This edition features insights on authentic leadership, change, rationality and transformation.

Quote Via Neil Walker

Consistently investigate what gives other people energy. Be the fan that fuels it. – Darren Rowse

Isn’t this the essence of being a good leader and hence a good human being in all spheres of our life?

You Can Only Get There From Here – The Art of Intentional Leadership by Scott Mabry

The hardest part of any change, personal or organizational is, of course, starting. We wonder if we’re ready. If the time is right. If we have what it takes. The answers will always be uncertain.  What is certain is that if we don’t act, nothing will change.

The key to leading in an uncertain times is not to aim for a perfect start, but starting – and then iterating, understanding, aligning to create a change.

Aligning the Organization for Its Digital Future – MIT Sloan

Conversely, cultural mindsets that relate closely to digitally maturing companies value experimentation and speed, embrace risk, and create distributed leadership structures. They also foster collaboration and are more likely to use data in decision making.

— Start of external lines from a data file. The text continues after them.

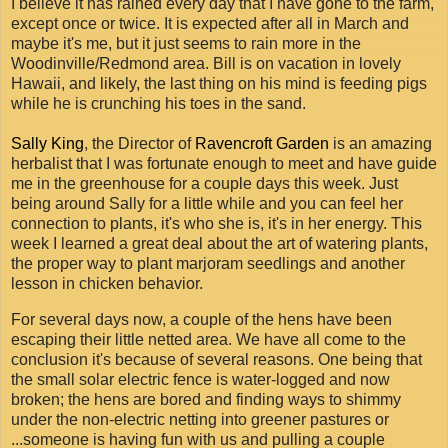
I believe it has rained every day that I have gone to the farm,
except once or twice. It is expected after all in March and
maybe it's me, but it just seems to rain more in the
Woodinville/Redmond area. Bill is on vacation in lovely
Hawaii, and likely, the last thing on his mind is feeding pigs
while he is crunching his toes in the sand.
Sally King
, the Director of
Ravencroft Garden
is an amazing
herbalist that I was fortunate enough to meet and have guide
me in the greenhouse for a couple days this week. Just
being around Sally for a little while and you can feel her
connection to plants, it's who she is, it's in her energy. This
week I learned a great deal about the art of watering plants,
the proper way to plant marjoram seedlings and another
lesson in chicken behavior.
For several days now, a couple of the hens have been
escaping their little netted area. We have all come to the
conclusion it's because of several reasons. One being that
the small solar electric fence is water-logged and now
broken; the hens are bored and finding ways to shimmy
under the non-electric netting into greener pastures or
...someone is having fun with us and pulling a couple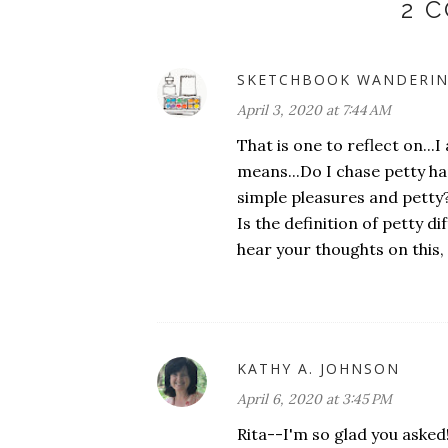
2 
SKETCHBOOK WANDERI
April 3, 2020 at 7:44 AM
That is one to reflect on..
means...Do I chase petty ha
simple pleasures and petty? I
Is the definition of petty di
hear your thoughts on this, 
KATHY A. JOHNSON
April 6, 2020 at 3:45 PM
Rita--I'm so glad you asked!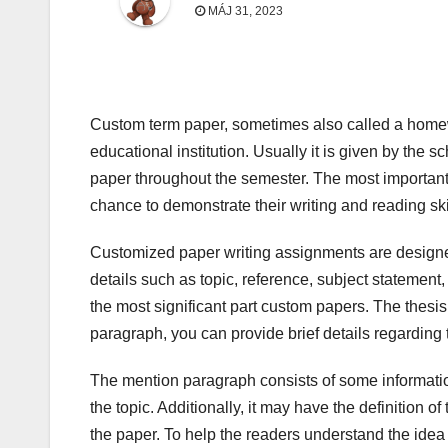
MÁJ 31, 2023
Custom term paper, sometimes also called a homewo
educational institution. Usually it is given by the
paper throughout the semester. The most important 
chance to demonstrate their writing and reading sk
Customized paper writing assignments are designed
details such as topic, reference, subject statement,
the most significant part custom papers. The thesis 
paragraph, you can provide brief details regarding t
The mention paragraph consists of some informatio
the topic. Additionally, it may have the definition o
the paper. To help the readers understand the idea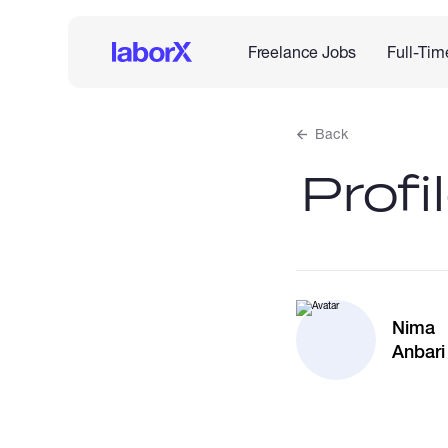
Freelance Jobs
Full-Tim
Back
Profi
Nima
Anbari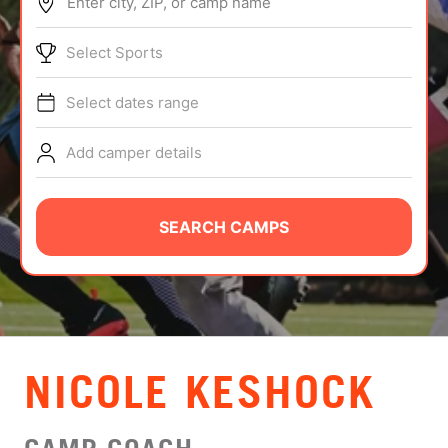
Enter city, ZIP, or camp name
ABOUT
Select Sports
Select dates range
TIPS
Add camper details
NEWS
CAMP STORE
SEARCH CAMPS
LOGIN
VIEW CART
NICOLE KESHOCK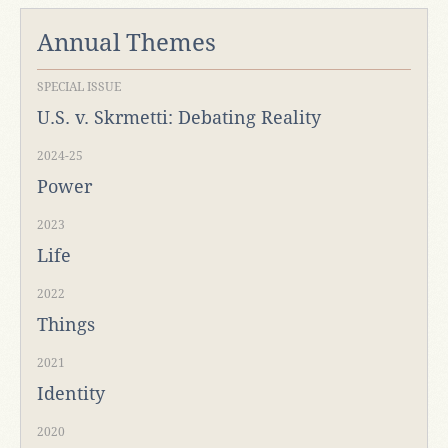
Annual Themes
SPECIAL ISSUE
U.S. v. Skrmetti: Debating Reality
2024-25
Power
2023
Life
2022
Things
2021
Identity
2020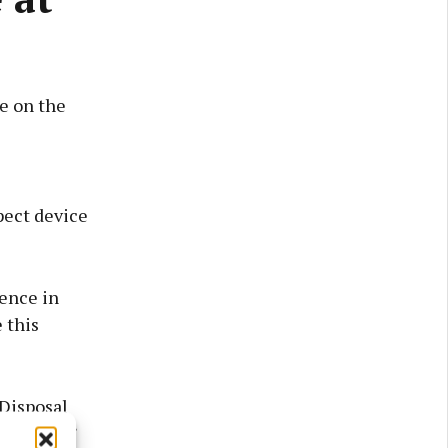
re on the
pect device
dence in
 this
Disposal
his time.”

Responding to an uncertain future of work dominated by bots, AI and automation is really all about mindset change. This article provides a very detailed view on the mindset change within organizations to survive, thrive and grow in a digital world.

Ambiguity and Emergence – Sahana Chattopadhyay

A top down, hierarchical organization where information is filtered through the chain of command is especially ill-equipped to thrive in ambiguity. Only when the unspoken and tacit patters are seen, sense making happens, and emergence takes place. And emergence leads to those seemingly small but powerful innovations and practices that disrupt the established  order of things.

Sahana is one of my favorite bloggers and in this post, she throws the light on dealing with ambiguity in a way that leads to emergence, ideas and innovation.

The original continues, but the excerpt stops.